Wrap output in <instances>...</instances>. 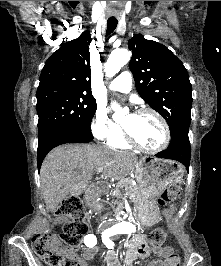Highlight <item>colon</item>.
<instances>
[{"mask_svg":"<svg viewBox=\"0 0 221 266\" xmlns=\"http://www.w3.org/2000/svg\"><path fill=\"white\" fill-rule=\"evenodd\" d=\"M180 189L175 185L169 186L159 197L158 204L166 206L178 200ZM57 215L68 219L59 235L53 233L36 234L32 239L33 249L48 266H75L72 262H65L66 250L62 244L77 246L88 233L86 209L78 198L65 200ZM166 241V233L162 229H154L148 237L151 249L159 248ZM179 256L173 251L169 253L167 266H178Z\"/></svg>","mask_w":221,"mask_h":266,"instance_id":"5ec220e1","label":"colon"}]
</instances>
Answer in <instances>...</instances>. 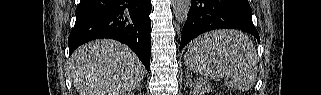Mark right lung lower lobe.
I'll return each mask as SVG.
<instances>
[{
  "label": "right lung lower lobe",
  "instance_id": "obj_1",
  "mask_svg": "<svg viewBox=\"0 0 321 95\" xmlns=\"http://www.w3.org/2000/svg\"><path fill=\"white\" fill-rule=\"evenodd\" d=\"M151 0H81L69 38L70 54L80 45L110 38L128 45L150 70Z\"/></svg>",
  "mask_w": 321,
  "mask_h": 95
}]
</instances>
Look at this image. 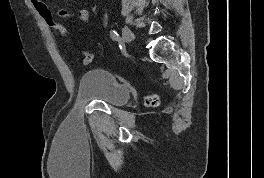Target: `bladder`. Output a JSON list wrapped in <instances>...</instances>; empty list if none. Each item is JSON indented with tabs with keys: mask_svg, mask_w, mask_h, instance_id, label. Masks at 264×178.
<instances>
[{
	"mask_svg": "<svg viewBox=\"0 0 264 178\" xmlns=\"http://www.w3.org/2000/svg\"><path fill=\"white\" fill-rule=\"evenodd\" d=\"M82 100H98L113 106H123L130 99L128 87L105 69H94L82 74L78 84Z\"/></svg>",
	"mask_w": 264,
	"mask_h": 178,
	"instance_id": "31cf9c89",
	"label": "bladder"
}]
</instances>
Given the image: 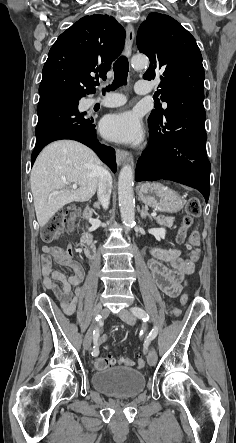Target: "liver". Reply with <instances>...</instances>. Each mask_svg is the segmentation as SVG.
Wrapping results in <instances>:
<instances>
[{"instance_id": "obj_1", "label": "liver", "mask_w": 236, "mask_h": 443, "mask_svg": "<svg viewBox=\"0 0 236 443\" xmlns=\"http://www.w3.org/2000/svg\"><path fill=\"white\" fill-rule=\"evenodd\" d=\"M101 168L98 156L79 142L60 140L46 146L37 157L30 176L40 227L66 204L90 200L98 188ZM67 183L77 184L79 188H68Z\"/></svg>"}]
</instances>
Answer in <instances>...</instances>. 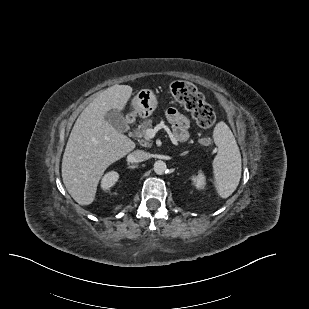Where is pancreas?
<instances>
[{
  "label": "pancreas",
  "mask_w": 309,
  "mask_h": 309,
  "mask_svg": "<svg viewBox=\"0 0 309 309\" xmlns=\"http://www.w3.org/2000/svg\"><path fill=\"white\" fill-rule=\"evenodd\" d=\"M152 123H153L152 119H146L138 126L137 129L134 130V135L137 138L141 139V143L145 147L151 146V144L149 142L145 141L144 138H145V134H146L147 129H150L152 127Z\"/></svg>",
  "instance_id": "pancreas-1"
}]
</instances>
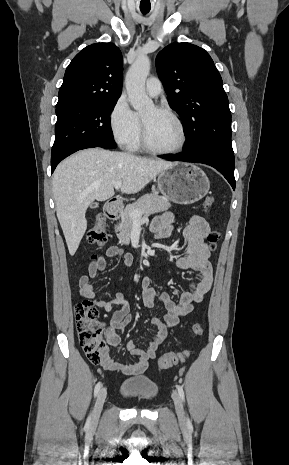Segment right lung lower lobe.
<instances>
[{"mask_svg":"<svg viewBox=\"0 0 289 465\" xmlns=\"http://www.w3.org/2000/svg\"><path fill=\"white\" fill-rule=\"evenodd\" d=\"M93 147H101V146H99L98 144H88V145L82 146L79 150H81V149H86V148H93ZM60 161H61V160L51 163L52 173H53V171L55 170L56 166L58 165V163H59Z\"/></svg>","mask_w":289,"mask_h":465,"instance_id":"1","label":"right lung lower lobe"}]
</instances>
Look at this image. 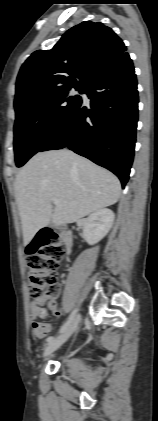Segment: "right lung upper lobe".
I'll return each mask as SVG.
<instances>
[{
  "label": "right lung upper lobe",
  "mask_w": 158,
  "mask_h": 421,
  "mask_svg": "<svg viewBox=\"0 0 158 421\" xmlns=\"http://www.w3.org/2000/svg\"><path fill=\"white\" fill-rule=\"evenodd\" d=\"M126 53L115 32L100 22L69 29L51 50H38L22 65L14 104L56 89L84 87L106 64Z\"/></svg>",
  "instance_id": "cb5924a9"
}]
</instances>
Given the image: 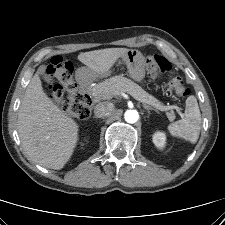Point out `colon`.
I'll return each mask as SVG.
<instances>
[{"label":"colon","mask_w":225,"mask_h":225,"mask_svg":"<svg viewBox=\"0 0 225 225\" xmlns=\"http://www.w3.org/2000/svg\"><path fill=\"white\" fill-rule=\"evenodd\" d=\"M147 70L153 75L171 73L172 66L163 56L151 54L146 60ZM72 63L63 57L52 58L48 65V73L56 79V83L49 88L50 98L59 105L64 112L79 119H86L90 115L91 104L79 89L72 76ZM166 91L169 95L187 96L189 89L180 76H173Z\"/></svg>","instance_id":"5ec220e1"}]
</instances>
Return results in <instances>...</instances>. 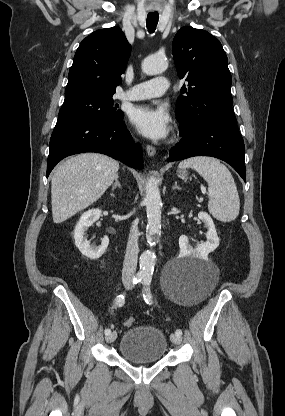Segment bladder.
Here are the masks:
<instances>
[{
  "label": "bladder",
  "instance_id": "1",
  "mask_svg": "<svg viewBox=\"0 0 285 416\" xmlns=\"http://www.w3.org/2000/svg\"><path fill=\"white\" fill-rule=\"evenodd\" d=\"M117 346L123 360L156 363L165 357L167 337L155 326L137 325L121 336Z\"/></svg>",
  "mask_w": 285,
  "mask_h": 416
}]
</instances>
::::::::
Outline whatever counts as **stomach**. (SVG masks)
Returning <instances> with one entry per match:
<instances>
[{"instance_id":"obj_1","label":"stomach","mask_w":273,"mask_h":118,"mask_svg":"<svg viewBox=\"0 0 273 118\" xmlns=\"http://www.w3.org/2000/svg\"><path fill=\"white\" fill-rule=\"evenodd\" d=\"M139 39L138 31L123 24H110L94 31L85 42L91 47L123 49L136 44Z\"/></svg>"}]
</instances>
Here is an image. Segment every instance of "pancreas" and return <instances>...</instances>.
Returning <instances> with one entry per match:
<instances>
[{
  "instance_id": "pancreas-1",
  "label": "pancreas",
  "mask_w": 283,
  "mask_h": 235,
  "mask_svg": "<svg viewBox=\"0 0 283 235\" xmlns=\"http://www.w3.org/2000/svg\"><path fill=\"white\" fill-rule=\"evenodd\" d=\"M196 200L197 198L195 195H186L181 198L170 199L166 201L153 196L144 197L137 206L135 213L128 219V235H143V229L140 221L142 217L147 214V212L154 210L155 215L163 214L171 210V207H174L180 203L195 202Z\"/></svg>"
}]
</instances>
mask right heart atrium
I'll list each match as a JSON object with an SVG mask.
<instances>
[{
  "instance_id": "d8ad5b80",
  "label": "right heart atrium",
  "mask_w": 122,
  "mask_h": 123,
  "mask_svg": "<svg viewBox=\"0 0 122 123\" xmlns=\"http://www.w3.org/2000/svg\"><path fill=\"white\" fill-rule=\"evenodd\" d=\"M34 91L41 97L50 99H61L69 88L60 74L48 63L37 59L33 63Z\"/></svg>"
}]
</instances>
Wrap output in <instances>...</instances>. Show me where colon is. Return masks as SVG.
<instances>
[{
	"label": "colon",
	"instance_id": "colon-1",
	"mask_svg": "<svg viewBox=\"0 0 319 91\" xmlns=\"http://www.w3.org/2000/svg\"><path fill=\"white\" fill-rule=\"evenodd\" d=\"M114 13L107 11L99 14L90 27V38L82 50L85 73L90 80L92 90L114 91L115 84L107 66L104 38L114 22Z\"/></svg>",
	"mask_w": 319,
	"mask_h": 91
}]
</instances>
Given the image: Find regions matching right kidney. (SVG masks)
::::::::
Exercise brief:
Of the lines above, extract only those from the line with "Outline whatever counts" to the line with "Given the image: Find", both included, exactly as written.

Response to the exercise:
Outline whatever counts as **stomach**. (SVG masks)
Returning <instances> with one entry per match:
<instances>
[{"instance_id":"obj_1","label":"stomach","mask_w":273,"mask_h":118,"mask_svg":"<svg viewBox=\"0 0 273 118\" xmlns=\"http://www.w3.org/2000/svg\"><path fill=\"white\" fill-rule=\"evenodd\" d=\"M139 39L138 31L123 24H110L94 31L85 42L91 47L123 49L136 44Z\"/></svg>"}]
</instances>
Here is an image. Segment every instance of "pancreas" and return <instances>...</instances>.
Returning <instances> with one entry per match:
<instances>
[{
  "instance_id": "pancreas-1",
  "label": "pancreas",
  "mask_w": 283,
  "mask_h": 235,
  "mask_svg": "<svg viewBox=\"0 0 283 235\" xmlns=\"http://www.w3.org/2000/svg\"><path fill=\"white\" fill-rule=\"evenodd\" d=\"M196 200L197 198L195 195H186L181 198L170 199L166 201L153 196L144 197L137 206L135 213L128 219V235H143V229L140 221L142 217L147 214V212L154 210L155 215L163 214L171 210V207H174L180 203L195 202Z\"/></svg>"
}]
</instances>
mask right heart atrium
I'll list each match as a JSON object with an SVG mask.
<instances>
[{
  "instance_id": "d8ad5b80",
  "label": "right heart atrium",
  "mask_w": 122,
  "mask_h": 123,
  "mask_svg": "<svg viewBox=\"0 0 122 123\" xmlns=\"http://www.w3.org/2000/svg\"><path fill=\"white\" fill-rule=\"evenodd\" d=\"M34 91L41 97L50 99H61L69 88L60 74L48 63L37 59L33 63Z\"/></svg>"
}]
</instances>
Wrap output in <instances>...</instances>. Show me where colon is. Return masks as SVG.
<instances>
[{
	"label": "colon",
	"instance_id": "colon-1",
	"mask_svg": "<svg viewBox=\"0 0 319 91\" xmlns=\"http://www.w3.org/2000/svg\"><path fill=\"white\" fill-rule=\"evenodd\" d=\"M114 13L107 11L99 14L90 27V38L82 50L85 73L90 80L92 90L114 91L115 84L107 66L104 38L114 22Z\"/></svg>",
	"mask_w": 319,
	"mask_h": 91
}]
</instances>
Given the image: Find regions matching right kidney. (SVG masks)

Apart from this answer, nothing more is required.